Three major engineering achievements in London around 1800 (I’m deliberately stopping short of the Brunels) were the Albion Mills for grinding flour, the mass production of paper, and the construction of the West India Docks. I shall not chart these projects in detail but, instead, the long road by which Britain raised engineers capable of such ‘undertakings of magnitude and novelty’ (a phrase from Thomas Telford).

Drawn by its rich metal ores, the Romans invaded Britain. Frontinus, Roman governor of Britain, who likely passed through Londinium, wrote a work on land surveying, one profession from which civil engineering developed. After leaving Britain, he was put in charge of Rome’s aqueducts. On that matter he wrote:
‘With such an array of indispensable structures carrying so many waters, compare, if you will, the idle Pyramids or the useless, though famous, works of the Greeks!’

We now take for granted living in a governable country in which large projects like aqueducts are possible. For that reason Medieval times are not known for aqueducts. But harnessing water power was a triumph of the supposedly backward Medieval period. Across the Roman Empire, watermills were a great rarity. The Domesday Book of 1086 records thousands of mills across Britain, all watermills at that time. Many mills were located then in the London periphery along the Lea and Wandle rivers.

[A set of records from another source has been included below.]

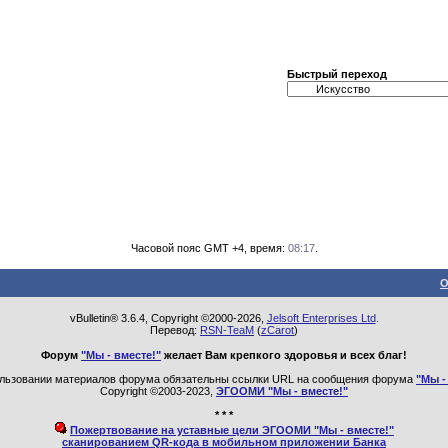
Быстрый переход
Часовой пояс GMT +4, время:
08:17
.
О
vBulletin® 3.6.4, Copyright ©2000-2026,
Jelsoft Enterprises Ltd
.
Перевод:
RSN-TeaM
(
zCarot
)
Форум
"Мы - вместе!"
желает Вам крепкого здоровья и всех благ!
льзовании материалов форума обязательны ссылки URL на сообщения форума
"Мы -
Copyright ©2003-2023,
ЭГООМИ "Мы - вместе!"
* * *
Пожертвование на уставные цели ЭГООМИ "Мы - вместе!"
сканированием QR-кода в мобильном приложении Банка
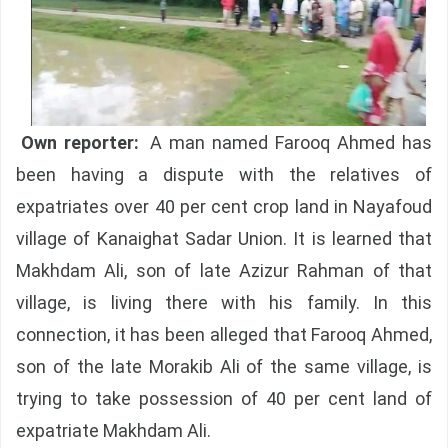
Own reporter:
A man named Farooq Ahmed has
been having a dispute with the relatives of
expatriates over 40 per cent crop land in Nayafoud
village of Kanaighat Sadar Union. It is learned that
Makhdam Ali, son of late Azizur Rahman of that
village, is living there with his family. In this
connection, it has been alleged that Farooq Ahmed,
son of the late Morakib Ali of the same village, is
trying to take possession of 40 per cent land of
expatriate Makhdam Ali.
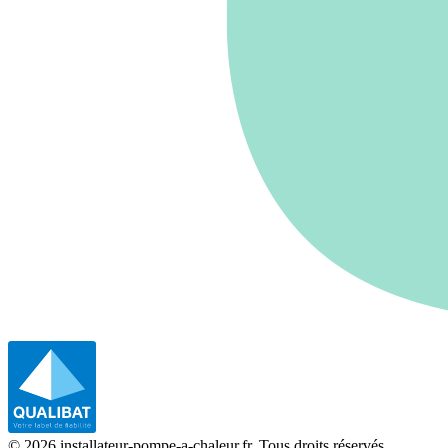
©
2026
installateur-pompe-a-chaleur.fr. Tous droits réservés.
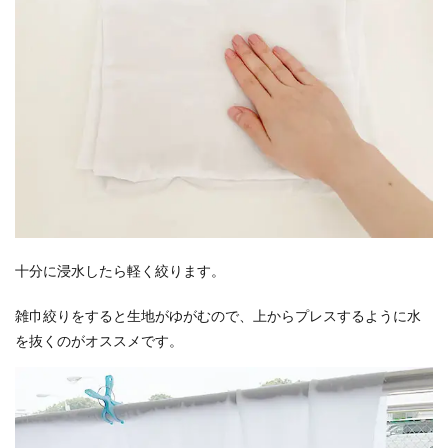
十分に浸水したら軽く絞ります。
雑巾絞りをすると生地がゆがむので、上からプレスするように水
を抜くのがオススメです。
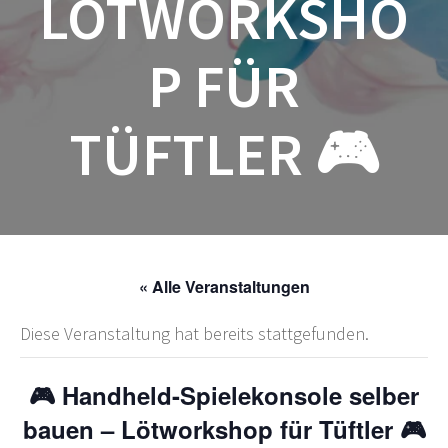
LÖTWORKSHO
P FÜR
TÜFTLER 🎮
« Alle Veranstaltungen
Diese Veranstaltung hat bereits stattgefunden.
🎮 Handheld-Spielekonsole selber
bauen – Lötworkshop für Tüftler 🎮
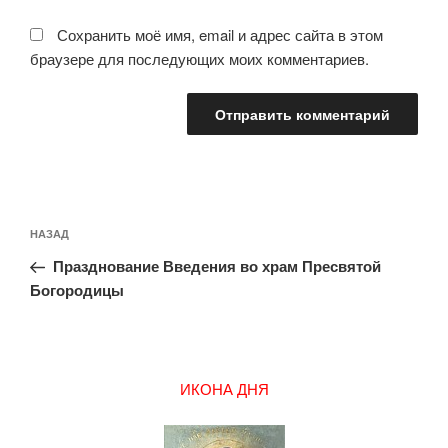
Сохранить моё имя, email и адрес сайта в этом
браузере для последующих моих комментариев.
Навигация
Предыдущая
НАЗАД
по
запись:
записям
Празднование Введения во храм Пресвятой
Богородицы
ИКОНА ДНЯ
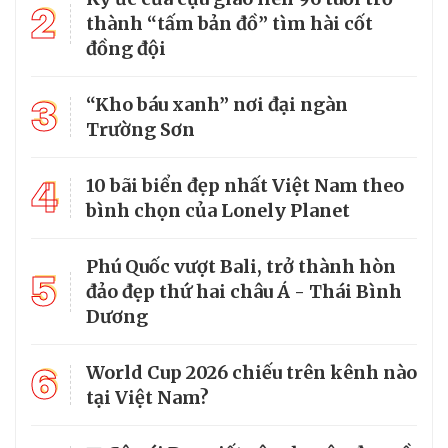
2
thành “tấm bản đồ” tìm hài cốt
đồng đội
3
“Kho báu xanh” nơi đại ngàn
Trường Sơn
4
10 bãi biển đẹp nhất Việt Nam theo
bình chọn của Lonely Planet
Phú Quốc vượt Bali, trở thành hòn
5
đảo đẹp thứ hai châu Á - Thái Bình
Dương
6
World Cup 2026 chiếu trên kênh nào
tại Việt Nam?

The Medievals built bridges and castles, and we have some of their ‘useless, though famous, works,’ the cathedrals. Cathedrals were carefully proportioned, but not from any scientific knowledge, and many collapsed. Ailnolth, who worked at the Tower of London, became known as ‘ingeniator’, ancestor of our word engineer, though not known for any feats. Then, engineering was primarily a military discipline, as much demolition as construction.

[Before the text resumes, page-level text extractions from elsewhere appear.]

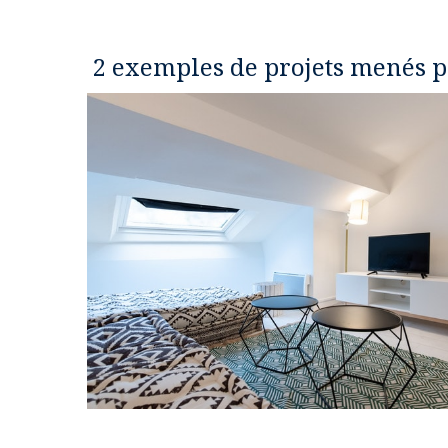
2 exemples de projets menés 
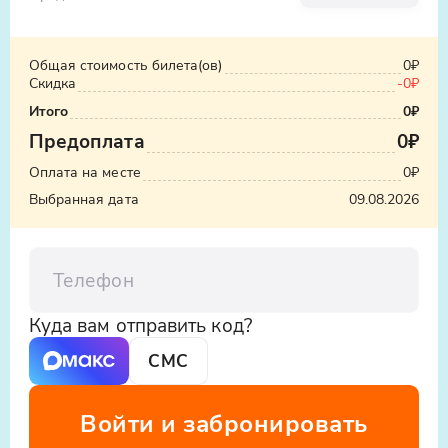
Общая стоимость билета(ов)
0₽
Скидка
-
0₽
Итого
0₽
Предоплата
0₽
Оплата на месте
0₽
Выбранная дата
09.08.2026
Телефон
Куда вам отправить код?
СМС
Войти и забронировать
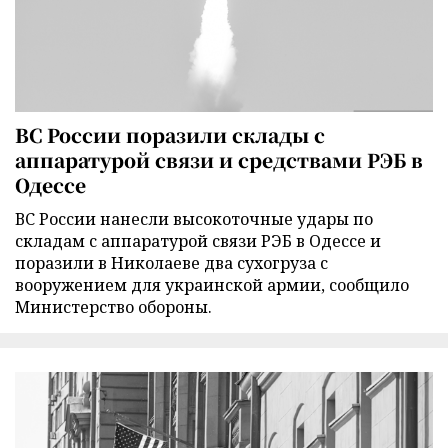
ВС России поразили склады с
аппаратурой связи и средствами РЭБ в
Одессе
ВС России нанесли высокоточные удары по
складам с аппаратурой связи РЭБ в Одессе и
поразили в Николаеве два сухогруза с
вооружением для украинской армии, сообщило
Министерство обороны.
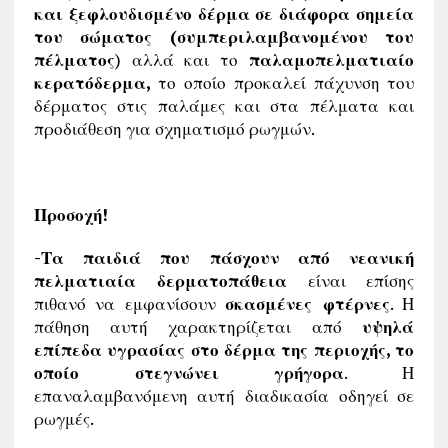
και ξεφλουδισμένο δέρμα σε διάφορα σημεία
του σώματος (συμπεριλαμβανομένου του
πέλματος
) αλλά και το
παλαμοπελματιαίο
κερατόδερμα,
το οποίο προκαλεί πάχυνση του
δέρματος στις παλάμες και στα πέλματα και
προδιάθεση για σχηματισμό ρωγμών.
Προσοχή!
-Τα παιδιά που πάσχουν από νεανική
πελματιαία δερματοπάθεια
είναι επίσης
πιθανό να εμφανίσουν
σκασμένες φτέρνες
. Η
πάθηση αυτή χαρακτηρίζεται από
υψηλά
επίπεδα υγρασίας στο δέρμα της περιοχής, το
οποίο στεγνώνει γρήγορα
. Η
επαναλαμβανόμενη αυτή διαδικασία οδηγεί σε
ρωγμές.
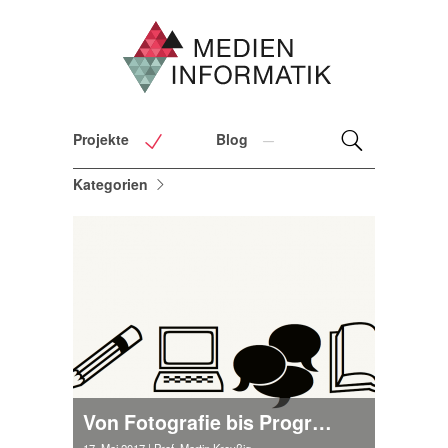
Projekte
Blog
Kategorien
Von Fotografie bis Programmierung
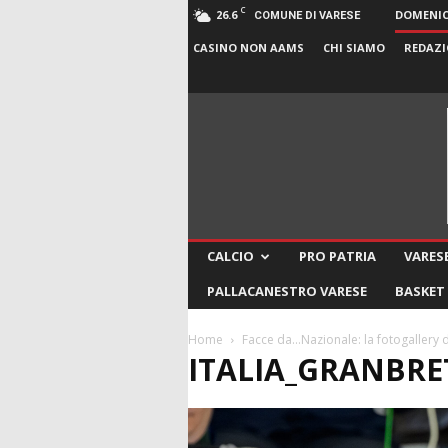
C
26.6
DOMENICA
COMUNE DI VARESE
CASINO NON AAMS
CHI SIAMO
REDAZI
CALCIO
PRO PATRIA
VARESE
PALLACANESTRO VARESE
BASKET
Home
Facce da…Nazionale: la fotogallery de
ITALIA_GRANBRE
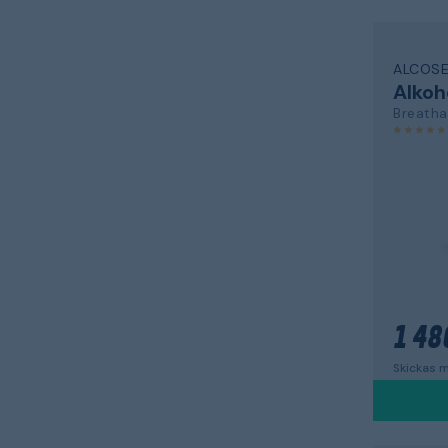
ALCOS
Alkoh
Breatha
1 48
Skickas m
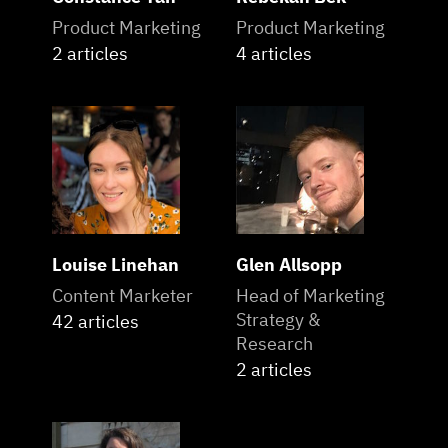
Product Marketing
Product Marketing
2 articles
4 articles
Louise Linehan
Glen Allsopp
Content Marketer
Head of Marketing
Strategy &
42 articles
Research
2 articles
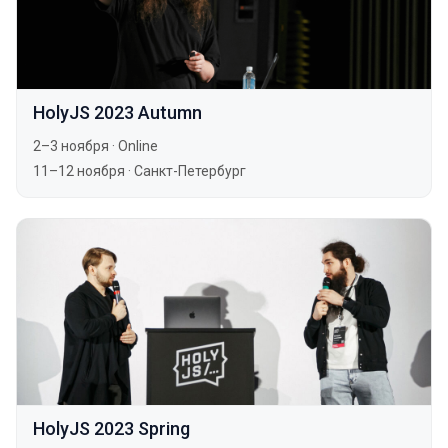
HolyJS 2023 Autumn
2–3 ноября
·
Online
11–12 ноября
·
Санкт-Петербург
HolyJS 2023 Spring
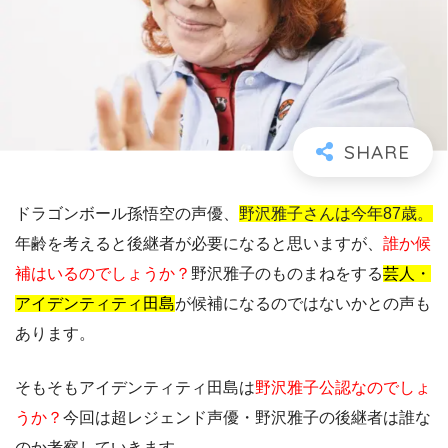
ドラゴンボール孫悟空の声優、
野沢雅子さんは今年87歳。
年齢を考えると後継者が必要になると思いますが、
誰か候
補はいるのでしょうか？
野沢雅子のものまねをする
芸人・
アイデンティティ田島
が候補になるのではないかとの声も
あります。
そもそもアイデンティティ田島は
野沢雅子公認なのでしょ
うか？
今回は超レジェンド声優・野沢雅子の後継者は誰な
のか考察していきます。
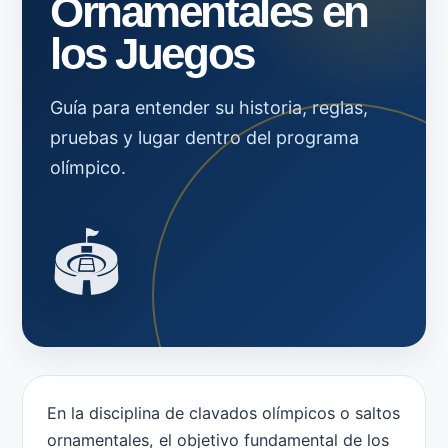
Ornamentales en
los Juegos
Guía para entender su historia, reglas,
pruebas y lugar dentro del programa
olímpico.
🏟️
En la disciplina de clavados olímpicos o saltos
ornamentales, el objetivo fundamental de los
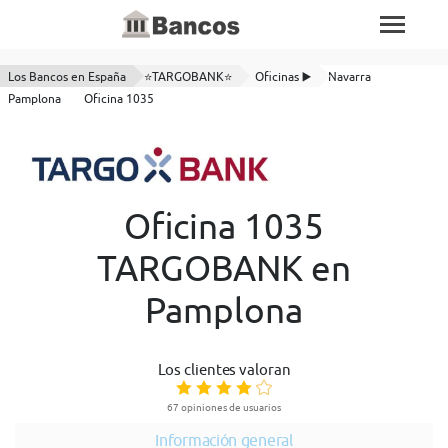
Los Bancos en España
⭐TARGOBANK⭐
Oficinas ▶️
Navarra
Pamplona
Oficina 1035
Oficina 1035
TARGOBANK en
Pamplona
Los clientes valoran
67 opiniones de usuarios
Información general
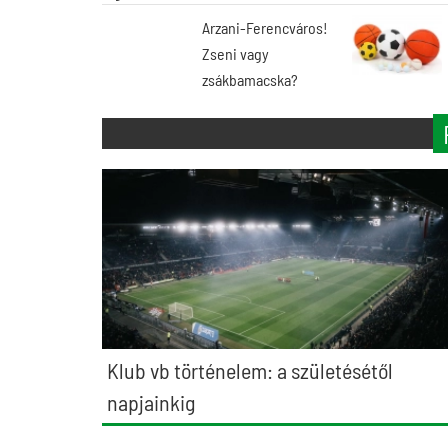
Arzani-Ferencváros!
Zseni vagy
zsákbamacska?
Klub vb történelem: a születésétől
napjainkig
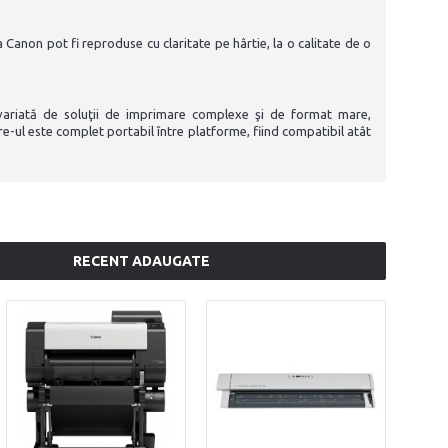
 Canon pot fi reproduse cu claritate pe hârtie, la o calitate de o
riată de soluţii de imprimare complexe şi de format mare,
e-ul este complet portabil între platforme, fiind compatibil atât
RECENT ADAUGATE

Protestant Reformation in the early 16th Century set northern Europe on its distinctive and industrialising course. Protestantism started to seep into England after Henry VIII assumed authority over the church. It fostered literacy and appealed to, and encouraged, society’s strivers among whom we can count engineers. Watt, Rennie, Jessop, Donkin and others would emerge from the yeoman middle class which began to expand from Henry’s reign. However, as Victorian author, Samuel Smiles, observed:
‘The educated classes eschewed mechanical callings which were neither regarded as honourable nor remunerative…’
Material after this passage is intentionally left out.